*TRY IT*: Your task is to retype, exactly and with nothing else, every line from the one containing "CULTURA, IL BILANCIO" to the end of the listing.

*TASK INPUT*:
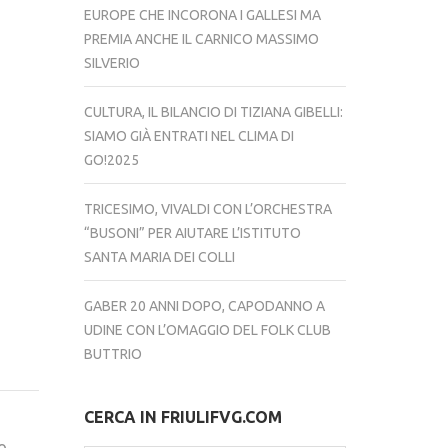
EUROPE CHE INCORONA I GALLESI MA
PREMIA ANCHE IL CARNICO MASSIMO
SILVERIO
CULTURA, IL BILANCIO DI TIZIANA GIBELLI:
SIAMO GIÀ ENTRATI NEL CLIMA DI
GO!2025
TRICESIMO, VIVALDI CON L’ORCHESTRA
“BUSONI” PER AIUTARE L’ISTITUTO
SANTA MARIA DEI COLLI
GABER 20 ANNI DOPO, CAPODANNO A
UDINE CON L’OMAGGIO DEL FOLK CLUB
BUTTRIO
CERCA IN FRIULIFVG.COM
o,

*RESPONSE TO THIS EXERCISE*:
CULTURA, IL BILANCIO DI TIZIANA GIBELLI:
SIAMO GIÀ ENTRATI NEL CLIMA DI
GO!2025
TRICESIMO, VIVALDI CON L’ORCHESTRA
“BUSONI” PER AIUTARE L’ISTITUTO
SANTA MARIA DEI COLLI
GABER 20 ANNI DOPO, CAPODANNO A
UDINE CON L’OMAGGIO DEL FOLK CLUB
BUTTRIO
CERCA IN FRIULIFVG.COM
o,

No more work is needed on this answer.